[[ INPUT FOR THIS TASK, beginning ]]

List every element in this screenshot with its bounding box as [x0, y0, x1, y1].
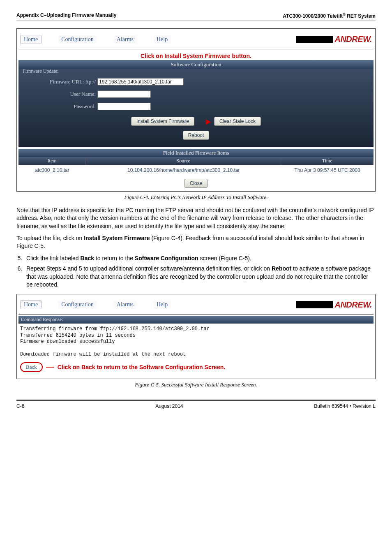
install-system-firmware-button[interactable]: Install System Firmware [131, 117, 194, 126]
software-configuration-bar: Software Configuration [18, 60, 374, 69]
firmware-url-label: Firmware URL: ftp:// [46, 79, 96, 85]
firmware-url-input[interactable] [97, 78, 184, 86]
command-response-text: Transferring firmware from ftp://192.168… [18, 324, 374, 359]
step-5: Click the link labeled Back to return to… [24, 254, 376, 263]
logo-text-2: ANDREW. [334, 300, 372, 310]
paragraph-upload: To upload the file, click on Install Sys… [16, 234, 376, 250]
cell-time: Thu Apr 3 09:57:45 UTC 2008 [281, 166, 374, 174]
col-source-header: Source [86, 157, 281, 165]
tab-help-2[interactable]: Help [153, 301, 171, 309]
command-response-bar: Command Response: [18, 316, 374, 324]
logo-text: ANDREW. [334, 35, 372, 44]
cell-item: atc300_2.10.tar [18, 166, 86, 174]
andrew-logo-2: ANDREW. [296, 300, 372, 310]
firmware-update-legend: Firmware Update: [21, 68, 60, 74]
tab-alarms[interactable]: Alarms [113, 35, 137, 44]
password-input[interactable] [97, 103, 151, 110]
red-arrow-icon: ▶ [206, 118, 211, 125]
install-firmware-callout: Click on Install System Firmware button. [18, 53, 374, 59]
tab-configuration-2[interactable]: Configuration [58, 301, 97, 309]
step-6: Repeat Steps 4 and 5 to upload additiona… [24, 265, 376, 289]
username-input[interactable] [97, 90, 151, 98]
logo-bar-icon-2 [296, 301, 333, 308]
callout-line-icon [46, 367, 54, 368]
table-row: atc300_2.10.tar 10.104.200.16/home/hardw… [18, 165, 374, 176]
cell-source: 10.104.200.16/home/hardware/tmp/atc300_2… [86, 166, 281, 174]
andrew-logo: ANDREW. [296, 35, 372, 44]
paragraph-ip-note: Note that this IP address is specific fo… [16, 206, 376, 230]
page-footer: C-6 August 2014 Bulletin 639544 • Revisi… [16, 400, 376, 409]
clear-stale-lock-button[interactable]: Clear Stale Lock [214, 117, 261, 126]
steps-list: Click the link labeled Back to return to… [24, 254, 376, 289]
back-button[interactable]: Back [20, 362, 43, 372]
figure-c5-caption: Figure C-5. Successful Software Install … [16, 382, 376, 388]
footer-center: August 2014 [155, 403, 183, 409]
col-item-header: Item [18, 157, 86, 165]
footer-right: Bulletin 639544 • Revision L [314, 403, 376, 409]
header-right: ATC300-1000/2000 Teletilt® RET System [283, 12, 376, 19]
figure-c5-screenshot: Home Configuration Alarms Help ANDREW. C… [16, 294, 376, 379]
logo-bar-icon [296, 36, 333, 43]
close-button[interactable]: Close [184, 179, 208, 188]
page-header: Appendix C–Uploading Firmware Manually A… [16, 12, 376, 21]
footer-left: C-6 [16, 403, 24, 409]
username-label: User Name: [46, 91, 96, 97]
back-callout: Click on Back to return to the Software … [58, 364, 225, 370]
reboot-button[interactable]: Reboot [183, 131, 210, 140]
table-header-row: Item Source Time [18, 157, 374, 165]
firmware-items-title: Field Installed Firmware Items [18, 149, 374, 157]
tab-alarms-2[interactable]: Alarms [113, 301, 137, 309]
tab-home[interactable]: Home [20, 35, 42, 44]
tab-home-2[interactable]: Home [20, 300, 42, 309]
tab-help[interactable]: Help [153, 35, 171, 44]
nav-tabs: Home Configuration Alarms Help ANDREW. [18, 30, 374, 46]
password-label: Password: [46, 103, 96, 110]
nav-tabs-2: Home Configuration Alarms Help ANDREW. [18, 296, 374, 312]
tab-configuration[interactable]: Configuration [58, 35, 97, 44]
header-left: Appendix C–Uploading Firmware Manually [16, 12, 116, 19]
firmware-update-panel: Firmware Update: Firmware URL: ftp:// Us… [18, 69, 374, 147]
figure-c4-caption: Figure C-4. Entering PC's Network IP Add… [16, 194, 376, 201]
figure-c4-screenshot: Home Configuration Alarms Help ANDREW. C… [16, 28, 376, 192]
col-time-header: Time [281, 157, 374, 165]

[[ INPUT FOR THIS TASK, end ]]

### ABOUT THIS EXERCISE:
Among the entries, copy every line containing the word "response".

### REPLY:
command-response-text: Transferring firmware from ftp://192.168… [18, 324, 374, 359]
command-response-bar: Command Response: [18, 316, 374, 324]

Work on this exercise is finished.